There are many opportunities for citizens to support the ongoing reintroduction of whooping cranes.
A fixture in North American skies and wetlands for millions of years, whooping cranes verged on extinction in the 1940s due to hunting and habitat loss. U.S. and Canadian protections and management, including a whooping crane recovery program, have slowly increased the remaining flock. To reduce the species' vulnerability, an international coalition known as the Whooping Crane Eastern Partnership, WCEP, came together to establish a second flock. After an initial attempt failed in Idaho, Wisconsin was chosen as the home site.
Through releasing young birds in Wisconsin over the past 14 years, WCEP has successfully met interim numerical goals for the flock - 100 birds - and breeding pairs - 25. Partners also have overcome challenges to enable the hatching and rearing of whoopers, to help the birds learn to migrate to and from their winter home in Florida, to form breeding pairs and produce eggs. The cranes haven't yet become a self-sustaining population but studies and actions are underway to help address some of the bottlenecks to natural reproduction.
Read the rest of the story in the October 2012 Wisconsin Natural Resources magazine: "Come on, Whoopers!"
Learn more about the organizations working to bring back whoopers.

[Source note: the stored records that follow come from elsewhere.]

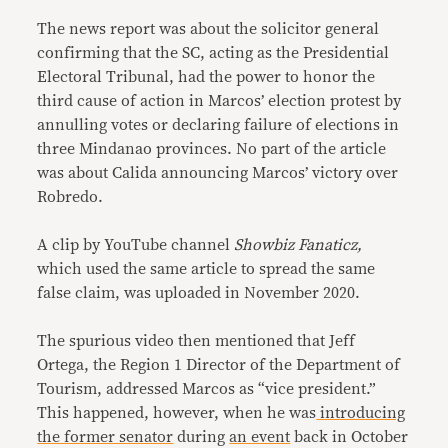
The news report was about the solicitor general
confirming that the SC, acting as the Presidential
Electoral Tribunal, had the power to honor the
third cause of action in Marcos’ election protest by
annulling votes or declaring failure of elections in
three Mindanao provinces. No part of the article
was about Calida announcing Marcos’ victory over
Robredo.
A clip by YouTube channel
Showbiz Fanaticz,
which used the same article to spread the same
false claim, was uploaded in November 2020.
The spurious video then mentioned that Jeff
Ortega, the Region 1 Director of the Department of
Tourism, addressed Marcos as “vice president.”
This happened, however, when he was
introducing
the former senator
during
an event
back in October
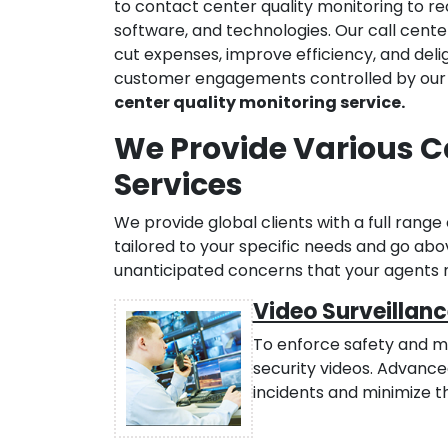
to contact center quality monitoring to r
software, and technologies. Our call cente
cut expenses, improve efficiency, and deli
customer engagements controlled by our a
center quality monitoring service.
We Provide Various C
Services
We provide global clients with a full range 
tailored to your specific needs and go a
unanticipated concerns that your agents
Video Surveillanc
To enforce safety and mo
security videos. Advanc
incidents and minimize t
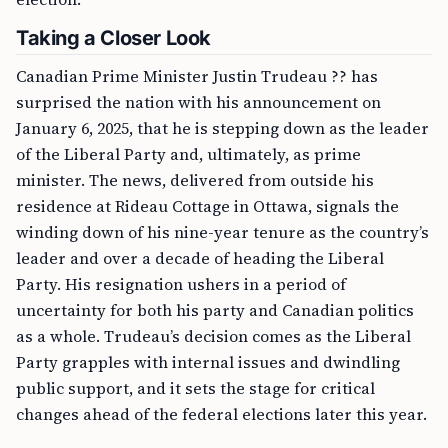
Taking a Closer Look
Canadian Prime Minister Justin Trudeau ?? has
surprised the nation with his announcement on
January 6, 2025, that he is stepping down as the leader
of the Liberal Party and, ultimately, as prime
minister. The news, delivered from outside his
residence at Rideau Cottage in Ottawa, signals the
winding down of his nine-year tenure as the country’s
leader and over a decade of heading the Liberal
Party. His resignation ushers in a period of
uncertainty for both his party and Canadian politics
as a whole. Trudeau’s decision comes as the Liberal
Party grapples with internal issues and dwindling
public support, and it sets the stage for critical
changes ahead of the federal elections later this year.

Scientific name: Grus Americana
Whooping cranes are one of two crane species native to North America, with the other species the sandhill crane. The bird is named for its loud "whooping" call, which can be heard of up to five miles away. Whooping cranes may live up to 24 to 25 years in the wild. Captive birds have lived up to 40 years.
Identifying marks:
Whooping cranes stand 5-1/2 feet tall and are the tallest birds in North America. Adult whooping crane plumage is white with black wing tips. They have a bald spot on their forehead.
Habits and habitat:
Whooping cranes feed and nest in shallow water wetlands. They build their nests on small islands of bulrushes, cattails, and sedges that provide protection from predators. At night (when not incubating), whooping cranes stand in shallow water where they are safe from coyotes and bobcats. Whooping cranes do not start breeding until they are 4 or 5 years old; females lay two eggs in late-April to mid-May that hatch 30 days later. Fierce competition between the chicks for food typically leads to only one chick surviving. During migration, the wild population uses a variety of feeding and roosting habitats, including croplands, marshes, and submerged sandbars in rivers. They winter in bays and coastal marshes in and near the Aransas National Wildlife Refuge on the Texas Gulf Coast. The eastern population winters at two national wildlife refuges in Florida along the Gulf of Mexico.
Food:
Whooping cranes feed in shallow water wetlands and eat insects, minnows, crabs, clams, crayfish, and frogs. During migration and on their wintering grounds they sometimes feed in upland areas, especially in areas that have been flooded or burned. There they forage for acorns, snails, insects, rodents, and other food items.
Fun Fact:
The crane's windpipe coils about 9 inches into its breast bone while the bird calls, increasing volume and allowing for variation in pitch. Cranes use their call to signal danger, to defend their territory, and to court potential mates.